Today I visited the exhibition Fully Fashioned: The Pringle of Scotland Story, celebrating 200 years of Pringle. Pringles of Scotland is an established fashion brand that has specialized in knitwear since 1815. The exhibition included original designs and garments from the 1800s up to present day. The clothing ranged from casual jumpers, to sporting outfits to underwear.
Pringle originally produced knitted under garments for men and women, which were breathable, comfortable and warm. The thing that struck me when looking at the undergarments was that they were not at all what one would expect of woollen underwear: itchy, bulky and unflattering. On the contrary, Pringles woollen undergarments were delicate, soft and attractive. The revelation at the time was that Pringles undergarments featured boning at the waist, knitted lace decorations, as well as having the option of built in ‘filets’ to give the impression of a bigger bust. A drying board was on display which explained after the milling process the garments were laid on it to control the exact size and shape they dried to.
The exhibition then led you round to later garments, including the classic two pieces. These matching tops and cardigans have become iconic for the 1950s. Other designs from the 1950s included ladies woollen jumpers with diamonte decoration. These designs reminded me of designs from last year seen in highstreet shops. I find it very interesting how fashion comes back around.
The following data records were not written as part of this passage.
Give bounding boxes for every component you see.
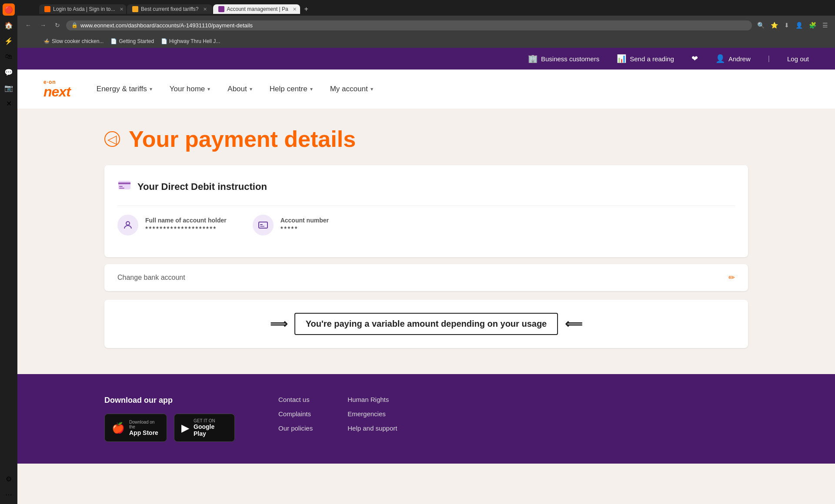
help-chevron-icon: ▾ [310, 86, 313, 92]
logout-link[interactable]: Log out [787, 55, 809, 63]
account-number-label: Account number [281, 217, 329, 224]
footer-inner: Download our app 🍎 Download on the App S… [104, 396, 748, 442]
reading-label: Send a reading [630, 55, 674, 63]
account-number-icon [253, 215, 274, 235]
tab-tariffs[interactable]: Best current fixed tariffs? ✕ [127, 4, 212, 14]
app-store-text: Download on the App Store [129, 420, 160, 436]
arrow-right-icon: ⟸ [565, 317, 582, 331]
nav-my-account[interactable]: My account ▾ [330, 81, 373, 97]
lock-icon: 🔒 [71, 22, 78, 28]
bookmark-getting-started[interactable]: 📄 Getting Started [110, 38, 154, 44]
svg-rect-6 [260, 224, 263, 225]
svg-point-4 [126, 222, 130, 225]
address-bar[interactable] [80, 22, 747, 29]
direct-debit-icon [117, 178, 131, 195]
new-tab-button[interactable]: + [301, 3, 312, 15]
logo-area[interactable]: e·on next [43, 80, 70, 99]
account-number-value: ***** [281, 225, 329, 233]
sidebar-x-icon[interactable]: ✕ [3, 97, 15, 109]
nav-home-label: Your home [170, 85, 205, 93]
variable-amount-card: ⟹ You're paying a variable amount depend… [104, 300, 748, 348]
nav-download-button[interactable]: ⬇ [782, 20, 791, 30]
browser-chrome: Login to Asda | Sign in to... ✕ Best cur… [17, 0, 835, 48]
business-customers-link[interactable]: 🏢 Business customers [528, 54, 599, 63]
sidebar-home-icon[interactable]: 🏠 [3, 19, 15, 31]
nav-extensions-button[interactable]: 🧩 [807, 20, 818, 30]
account-number-text: Account number ***** [281, 217, 329, 233]
tab-close-tariffs[interactable]: ✕ [203, 7, 207, 12]
footer-complaints-link[interactable]: Complaints [278, 410, 313, 418]
back-button[interactable]: ◁ [104, 131, 120, 147]
footer-help-support-link[interactable]: Help and support [347, 424, 397, 432]
nav-about[interactable]: About ▾ [227, 81, 252, 97]
bookmark-slow-cooker[interactable]: 🍲 Slow cooker chicken... [43, 38, 104, 44]
sidebar-messenger-icon[interactable]: 💬 [3, 66, 15, 78]
footer-human-rights-link[interactable]: Human Rights [347, 396, 397, 403]
svg-rect-5 [259, 222, 267, 228]
sidebar-more-icon[interactable]: ⋯ [3, 488, 15, 501]
page-title: Your payment details [129, 126, 356, 152]
nav-refresh-button[interactable]: ↻ [52, 20, 63, 30]
nav-search-button[interactable]: 🔍 [755, 20, 766, 30]
nav-profile-button[interactable]: 👤 [794, 20, 805, 30]
footer-links: Contact us Complaints Our policies Human… [278, 396, 397, 442]
google-play-icon: ▶ [181, 422, 189, 434]
edit-icon[interactable]: ✏ [728, 273, 735, 282]
arrow-left-icon: ⟹ [270, 317, 287, 331]
util-divider: | [768, 55, 770, 63]
address-bar-container[interactable]: 🔒 [66, 20, 752, 30]
account-holder-text: Full name of account holder ************… [145, 217, 227, 233]
nav-bookmark-button[interactable]: ⭐ [769, 20, 780, 30]
andrew-link[interactable]: 👤 Andrew [715, 54, 751, 63]
nav-energy-tariffs[interactable]: Energy & tariffs ▾ [97, 81, 152, 97]
footer-emergencies-link[interactable]: Emergencies [347, 410, 397, 418]
nav-help-label: Help centre [270, 85, 307, 93]
bookmark-icon-2: 📄 [110, 38, 117, 44]
nav-menu-button[interactable]: ☰ [821, 20, 830, 30]
account-holder-field: Full name of account holder ************… [117, 215, 227, 235]
dd-fields: Full name of account holder ************… [117, 206, 735, 244]
app-store-badge[interactable]: 🍎 Download on the App Store [104, 414, 167, 442]
tab-close-asda[interactable]: ✕ [120, 7, 124, 12]
tab-asda[interactable]: Login to Asda | Sign in to... ✕ [39, 4, 126, 14]
nav-your-home[interactable]: Your home ▾ [170, 81, 210, 97]
logo-ext: ext [52, 84, 70, 99]
about-chevron-icon: ▾ [250, 86, 252, 92]
tab-label-tariffs: Best current fixed tariffs? [141, 6, 199, 12]
home-chevron-icon: ▾ [207, 86, 210, 92]
footer-policies-link[interactable]: Our policies [278, 424, 313, 432]
direct-debit-card: Your Direct Debit instruction Full name … [104, 165, 748, 257]
nav-energy-label: Energy & tariffs [97, 85, 147, 93]
sidebar-shop-icon[interactable]: 🛍 [3, 50, 15, 63]
business-icon: 🏢 [528, 54, 538, 63]
footer-contact-link[interactable]: Contact us [278, 396, 313, 403]
sidebar-apps-icon[interactable]: ⚡ [3, 35, 15, 47]
bookmark-highway[interactable]: 📄 Highway Thru Hell J... [161, 38, 220, 44]
tab-favicon-account [218, 6, 224, 12]
footer-col-1: Contact us Complaints Our policies [278, 396, 313, 442]
sidebar-opera-icon[interactable]: 🔴 [3, 3, 15, 16]
sidebar-instagram-icon[interactable]: 📷 [3, 82, 15, 94]
eon-next-logo: e·on next [43, 80, 70, 99]
google-play-badge[interactable]: ▶ GET IT ON Google Play [174, 414, 235, 442]
tab-favicon-asda [44, 6, 50, 12]
bookmark-label-2: Getting Started [119, 38, 154, 44]
tab-label-account: Account management | Pa [227, 6, 288, 12]
sidebar-settings-icon[interactable]: ⚙ [3, 473, 15, 485]
google-play-name: Google Play [194, 423, 227, 437]
svg-rect-2 [119, 186, 123, 187]
nav-forward-button[interactable]: → [37, 20, 49, 30]
business-label: Business customers [541, 55, 599, 63]
nav-back-button[interactable]: ← [23, 20, 34, 30]
send-reading-link[interactable]: 📊 Send a reading [617, 54, 674, 63]
main-nav-items: Energy & tariffs ▾ Your home ▾ About ▾ H… [97, 81, 373, 97]
account-chevron-icon: ▾ [371, 86, 373, 92]
variable-inner: ⟹ You're paying a variable amount depend… [270, 313, 582, 335]
change-bank-account-row[interactable]: Change bank account ✏ [104, 264, 748, 291]
dd-title: Your Direct Debit instruction [137, 181, 267, 192]
nav-help-centre[interactable]: Help centre ▾ [270, 81, 313, 97]
tab-favicon-tariffs [132, 6, 138, 12]
tab-account[interactable]: Account management | Pa ✕ [213, 4, 300, 14]
tab-close-account[interactable]: ✕ [293, 7, 297, 12]
heart-link[interactable]: ❤ [691, 54, 698, 63]
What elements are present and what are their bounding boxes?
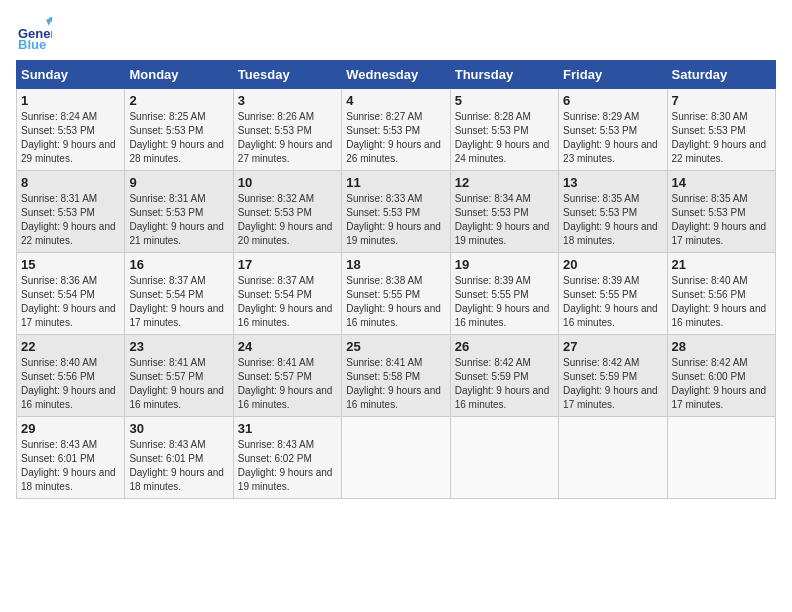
- day-number: 4: [346, 93, 445, 108]
- logo-icon: General Blue: [16, 16, 52, 52]
- calendar-cell: 11Sunrise: 8:33 AMSunset: 5:53 PMDayligh…: [342, 171, 450, 253]
- day-number: 13: [563, 175, 662, 190]
- calendar-body: 1Sunrise: 8:24 AMSunset: 5:53 PMDaylight…: [17, 89, 776, 499]
- header-cell-saturday: Saturday: [667, 61, 775, 89]
- day-info: Sunrise: 8:33 AMSunset: 5:53 PMDaylight:…: [346, 192, 445, 248]
- calendar-table: SundayMondayTuesdayWednesdayThursdayFrid…: [16, 60, 776, 499]
- logo: General Blue: [16, 16, 52, 52]
- day-number: 6: [563, 93, 662, 108]
- day-info: Sunrise: 8:41 AMSunset: 5:57 PMDaylight:…: [238, 356, 337, 412]
- day-number: 18: [346, 257, 445, 272]
- calendar-cell: [559, 417, 667, 499]
- day-info: Sunrise: 8:39 AMSunset: 5:55 PMDaylight:…: [455, 274, 554, 330]
- day-info: Sunrise: 8:43 AMSunset: 6:02 PMDaylight:…: [238, 438, 337, 494]
- day-number: 16: [129, 257, 228, 272]
- day-number: 24: [238, 339, 337, 354]
- day-info: Sunrise: 8:42 AMSunset: 5:59 PMDaylight:…: [455, 356, 554, 412]
- day-number: 17: [238, 257, 337, 272]
- day-number: 30: [129, 421, 228, 436]
- calendar-cell: 15Sunrise: 8:36 AMSunset: 5:54 PMDayligh…: [17, 253, 125, 335]
- header-cell-friday: Friday: [559, 61, 667, 89]
- calendar-week-2: 15Sunrise: 8:36 AMSunset: 5:54 PMDayligh…: [17, 253, 776, 335]
- calendar-cell: 12Sunrise: 8:34 AMSunset: 5:53 PMDayligh…: [450, 171, 558, 253]
- day-info: Sunrise: 8:37 AMSunset: 5:54 PMDaylight:…: [238, 274, 337, 330]
- day-info: Sunrise: 8:43 AMSunset: 6:01 PMDaylight:…: [21, 438, 120, 494]
- calendar-cell: 10Sunrise: 8:32 AMSunset: 5:53 PMDayligh…: [233, 171, 341, 253]
- day-info: Sunrise: 8:31 AMSunset: 5:53 PMDaylight:…: [21, 192, 120, 248]
- day-number: 23: [129, 339, 228, 354]
- day-info: Sunrise: 8:35 AMSunset: 5:53 PMDaylight:…: [563, 192, 662, 248]
- calendar-cell: 17Sunrise: 8:37 AMSunset: 5:54 PMDayligh…: [233, 253, 341, 335]
- day-info: Sunrise: 8:41 AMSunset: 5:57 PMDaylight:…: [129, 356, 228, 412]
- day-info: Sunrise: 8:41 AMSunset: 5:58 PMDaylight:…: [346, 356, 445, 412]
- calendar-cell: 1Sunrise: 8:24 AMSunset: 5:53 PMDaylight…: [17, 89, 125, 171]
- day-number: 28: [672, 339, 771, 354]
- calendar-cell: 8Sunrise: 8:31 AMSunset: 5:53 PMDaylight…: [17, 171, 125, 253]
- calendar-cell: 26Sunrise: 8:42 AMSunset: 5:59 PMDayligh…: [450, 335, 558, 417]
- calendar-cell: 27Sunrise: 8:42 AMSunset: 5:59 PMDayligh…: [559, 335, 667, 417]
- day-info: Sunrise: 8:29 AMSunset: 5:53 PMDaylight:…: [563, 110, 662, 166]
- day-info: Sunrise: 8:39 AMSunset: 5:55 PMDaylight:…: [563, 274, 662, 330]
- calendar-cell: 13Sunrise: 8:35 AMSunset: 5:53 PMDayligh…: [559, 171, 667, 253]
- calendar-week-1: 8Sunrise: 8:31 AMSunset: 5:53 PMDaylight…: [17, 171, 776, 253]
- day-number: 19: [455, 257, 554, 272]
- day-number: 2: [129, 93, 228, 108]
- header-cell-tuesday: Tuesday: [233, 61, 341, 89]
- header-cell-wednesday: Wednesday: [342, 61, 450, 89]
- calendar-week-3: 22Sunrise: 8:40 AMSunset: 5:56 PMDayligh…: [17, 335, 776, 417]
- day-number: 21: [672, 257, 771, 272]
- calendar-cell: 6Sunrise: 8:29 AMSunset: 5:53 PMDaylight…: [559, 89, 667, 171]
- calendar-cell: 7Sunrise: 8:30 AMSunset: 5:53 PMDaylight…: [667, 89, 775, 171]
- day-info: Sunrise: 8:40 AMSunset: 5:56 PMDaylight:…: [21, 356, 120, 412]
- calendar-week-4: 29Sunrise: 8:43 AMSunset: 6:01 PMDayligh…: [17, 417, 776, 499]
- calendar-cell: 16Sunrise: 8:37 AMSunset: 5:54 PMDayligh…: [125, 253, 233, 335]
- calendar-cell: 14Sunrise: 8:35 AMSunset: 5:53 PMDayligh…: [667, 171, 775, 253]
- header-cell-monday: Monday: [125, 61, 233, 89]
- day-number: 31: [238, 421, 337, 436]
- day-info: Sunrise: 8:35 AMSunset: 5:53 PMDaylight:…: [672, 192, 771, 248]
- day-info: Sunrise: 8:32 AMSunset: 5:53 PMDaylight:…: [238, 192, 337, 248]
- calendar-cell: 20Sunrise: 8:39 AMSunset: 5:55 PMDayligh…: [559, 253, 667, 335]
- calendar-cell: 19Sunrise: 8:39 AMSunset: 5:55 PMDayligh…: [450, 253, 558, 335]
- header: General Blue: [16, 16, 776, 52]
- day-info: Sunrise: 8:28 AMSunset: 5:53 PMDaylight:…: [455, 110, 554, 166]
- calendar-cell: [667, 417, 775, 499]
- day-number: 7: [672, 93, 771, 108]
- day-info: Sunrise: 8:38 AMSunset: 5:55 PMDaylight:…: [346, 274, 445, 330]
- day-number: 3: [238, 93, 337, 108]
- day-info: Sunrise: 8:40 AMSunset: 5:56 PMDaylight:…: [672, 274, 771, 330]
- calendar-cell: 28Sunrise: 8:42 AMSunset: 6:00 PMDayligh…: [667, 335, 775, 417]
- calendar-cell: 22Sunrise: 8:40 AMSunset: 5:56 PMDayligh…: [17, 335, 125, 417]
- calendar-cell: 3Sunrise: 8:26 AMSunset: 5:53 PMDaylight…: [233, 89, 341, 171]
- day-info: Sunrise: 8:34 AMSunset: 5:53 PMDaylight:…: [455, 192, 554, 248]
- day-number: 10: [238, 175, 337, 190]
- calendar-cell: 9Sunrise: 8:31 AMSunset: 5:53 PMDaylight…: [125, 171, 233, 253]
- day-number: 14: [672, 175, 771, 190]
- day-number: 12: [455, 175, 554, 190]
- svg-text:Blue: Blue: [18, 37, 46, 52]
- calendar-cell: 2Sunrise: 8:25 AMSunset: 5:53 PMDaylight…: [125, 89, 233, 171]
- day-info: Sunrise: 8:43 AMSunset: 6:01 PMDaylight:…: [129, 438, 228, 494]
- calendar-cell: 30Sunrise: 8:43 AMSunset: 6:01 PMDayligh…: [125, 417, 233, 499]
- day-info: Sunrise: 8:30 AMSunset: 5:53 PMDaylight:…: [672, 110, 771, 166]
- calendar-cell: 4Sunrise: 8:27 AMSunset: 5:53 PMDaylight…: [342, 89, 450, 171]
- day-info: Sunrise: 8:36 AMSunset: 5:54 PMDaylight:…: [21, 274, 120, 330]
- calendar-cell: 24Sunrise: 8:41 AMSunset: 5:57 PMDayligh…: [233, 335, 341, 417]
- calendar-header: SundayMondayTuesdayWednesdayThursdayFrid…: [17, 61, 776, 89]
- calendar-cell: 29Sunrise: 8:43 AMSunset: 6:01 PMDayligh…: [17, 417, 125, 499]
- day-info: Sunrise: 8:31 AMSunset: 5:53 PMDaylight:…: [129, 192, 228, 248]
- day-number: 8: [21, 175, 120, 190]
- calendar-week-0: 1Sunrise: 8:24 AMSunset: 5:53 PMDaylight…: [17, 89, 776, 171]
- header-cell-sunday: Sunday: [17, 61, 125, 89]
- day-info: Sunrise: 8:26 AMSunset: 5:53 PMDaylight:…: [238, 110, 337, 166]
- day-number: 11: [346, 175, 445, 190]
- calendar-cell: 25Sunrise: 8:41 AMSunset: 5:58 PMDayligh…: [342, 335, 450, 417]
- day-number: 9: [129, 175, 228, 190]
- day-number: 22: [21, 339, 120, 354]
- calendar-cell: [450, 417, 558, 499]
- calendar-cell: 23Sunrise: 8:41 AMSunset: 5:57 PMDayligh…: [125, 335, 233, 417]
- day-number: 20: [563, 257, 662, 272]
- day-number: 15: [21, 257, 120, 272]
- header-row: SundayMondayTuesdayWednesdayThursdayFrid…: [17, 61, 776, 89]
- day-number: 25: [346, 339, 445, 354]
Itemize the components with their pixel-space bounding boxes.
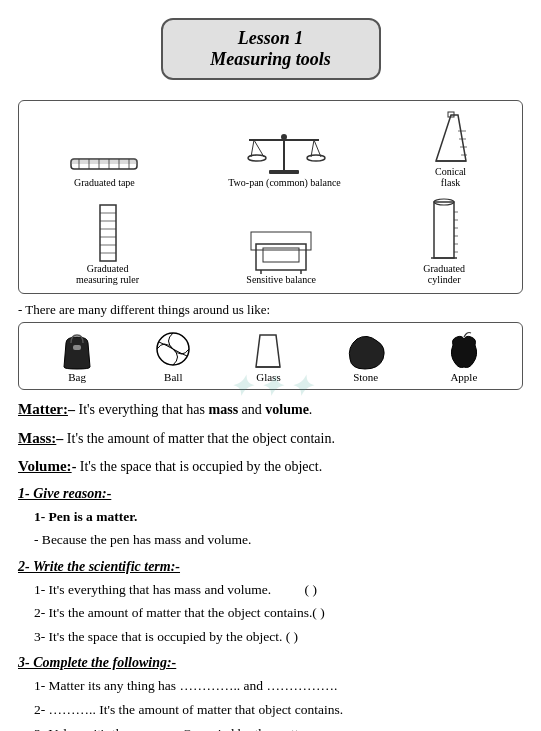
svg-rect-46 — [73, 345, 81, 350]
svg-rect-1 — [71, 159, 137, 164]
term-matter: Matter: — [18, 401, 68, 417]
ruler-icon — [92, 203, 124, 263]
thing-bag: Bag — [58, 329, 96, 383]
svg-rect-25 — [100, 205, 116, 261]
tools-row-bottom: Graduatedmeasuring ruler Sensitive balan… — [25, 196, 516, 287]
bracket2 — [317, 605, 320, 620]
tool-conical-flask: Conicalflask — [430, 111, 472, 188]
thing-name-glass: Glass — [256, 371, 280, 383]
things-label: - There are many different things around… — [18, 302, 523, 318]
thing-name-ball: Ball — [164, 371, 182, 383]
definition-volume: Volume:- It's the space that is occupied… — [18, 455, 523, 478]
definition-mass: Mass:– It's the amount of matter that th… — [18, 427, 523, 450]
stone-icon — [345, 329, 387, 371]
sensitive-balance-icon — [241, 224, 321, 274]
section1-item1-label: 1- Pen is a matter. — [34, 506, 523, 528]
things-section: - There are many different things around… — [18, 302, 523, 390]
tool-graduated-tape: Graduated tape — [69, 149, 139, 188]
title-box: Lesson 1 Measuring tools — [161, 18, 381, 80]
section1-title: 1- Give reason:- — [18, 486, 523, 502]
bracket1: ( ) — [305, 579, 317, 601]
bold-mass: mass — [209, 402, 239, 417]
svg-rect-37 — [434, 202, 454, 258]
cylinder-icon — [426, 198, 462, 263]
tool-name-tape: Graduated tape — [74, 177, 135, 188]
graduated-tape-icon — [69, 149, 139, 177]
lesson-title: Measuring tools — [183, 49, 359, 70]
svg-point-17 — [307, 155, 325, 161]
tool-name-conical: Conicalflask — [435, 166, 466, 188]
tool-ruler: Graduatedmeasuring ruler — [76, 203, 139, 285]
thing-ball: Ball — [154, 329, 192, 383]
glass-icon — [250, 329, 286, 371]
section2-item3: 3- It's the space that is occupied by th… — [34, 626, 523, 648]
term-volume: Volume: — [18, 458, 72, 474]
tool-name-balance: Two-pan (common) balance — [228, 177, 341, 188]
definition-matter: Matter:– It's everything that has mass a… — [18, 398, 523, 421]
thing-glass: Glass — [250, 329, 286, 383]
balance-icon — [239, 122, 329, 177]
svg-marker-18 — [436, 115, 466, 161]
bold-volume: volume — [265, 402, 309, 417]
tools-diagram-box: Graduated tape — [18, 100, 523, 294]
section2-item1: 1- It's everything that has mass and vol… — [34, 579, 523, 601]
ball-icon — [154, 329, 192, 371]
svg-rect-33 — [251, 232, 311, 250]
things-box: Bag Ball Glass Stone — [18, 322, 523, 390]
thing-name-stone: Stone — [353, 371, 378, 383]
svg-point-11 — [281, 134, 287, 140]
thing-apple: Apple — [445, 329, 483, 383]
tool-sensitive-balance: Sensitive balance — [241, 224, 321, 285]
thing-name-bag: Bag — [68, 371, 86, 383]
svg-rect-9 — [269, 170, 299, 174]
term-mass: Mass: — [18, 430, 56, 446]
apple-icon — [445, 329, 483, 371]
tools-row-top: Graduated tape — [25, 109, 516, 190]
section2-title: 2- Write the scientific term:- — [18, 559, 523, 575]
thing-stone: Stone — [345, 329, 387, 383]
section2-item2: 2- It's the amount of matter that the ob… — [34, 602, 523, 624]
section3-content: 1- Matter its any thing has ………….. and …… — [34, 675, 523, 731]
conical-flask-icon — [430, 111, 472, 166]
section3-title: 3- Complete the following:- — [18, 655, 523, 671]
section1-item1-sub: - Because the pen has mass and volume. — [34, 529, 523, 551]
section3-item1: 1- Matter its any thing has ………….. and …… — [34, 675, 523, 697]
tool-name-cylinder: Graduatedcylinder — [423, 263, 465, 285]
section2-content: 1- It's everything that has mass and vol… — [34, 579, 523, 648]
section3-item2: 2- ……….. It's the amount of matter that … — [34, 699, 523, 721]
section1-content: 1- Pen is a matter. - Because the pen ha… — [34, 506, 523, 551]
lesson-number: Lesson 1 — [183, 28, 359, 49]
thing-name-apple: Apple — [450, 371, 477, 383]
tool-name-sensitive: Sensitive balance — [246, 274, 316, 285]
tool-cylinder: Graduatedcylinder — [423, 198, 465, 285]
svg-marker-48 — [256, 335, 280, 367]
tool-name-ruler: Graduatedmeasuring ruler — [76, 263, 139, 285]
bracket3 — [290, 629, 293, 644]
section3-item3: 3- Volume it's the ……….. Occupied by the… — [34, 723, 523, 731]
bag-icon — [58, 329, 96, 371]
svg-point-14 — [248, 155, 266, 161]
tool-balance: Two-pan (common) balance — [228, 122, 341, 188]
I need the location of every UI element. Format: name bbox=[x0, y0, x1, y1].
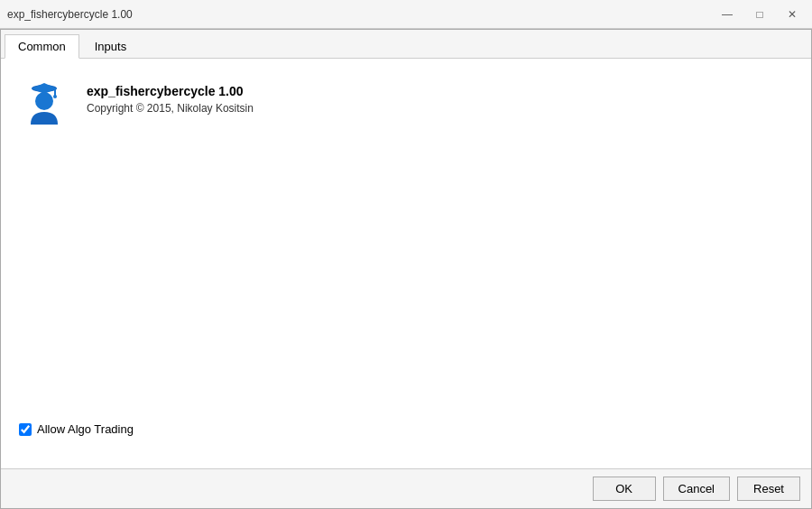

As well as producing fashionable clothing for everyday use Pringle are also well known for their Golfing jumpers which feature the classic golfing diamond pattern. Another sporting outfit that was displayed was a Skiing outfit. The salopettes were made by another designer but the jumper was made by Pringle to be worn specifically with them.
One of my favourite features of the exhibition was the fashion illustrations and advertisments displayed beside the garments. The drawings were elegant and recognisable to the fashion of the time. The illustrations gave an idea of the design process. I really enjoyed seeing the vision of the designers in the illustrations being translated into the finished garments.
Stuart Beaty, a designer for Pringle, said ‘Classical knitwear is and will be our statement of perfection’ (1971). This has clearly been the standards for Pringle since it was established. Pringles renowned style and quality has allowed the brand to last 200 years and change with the times. The quality is one aspect that has never been jeopardised since Pringles within the woollen designs.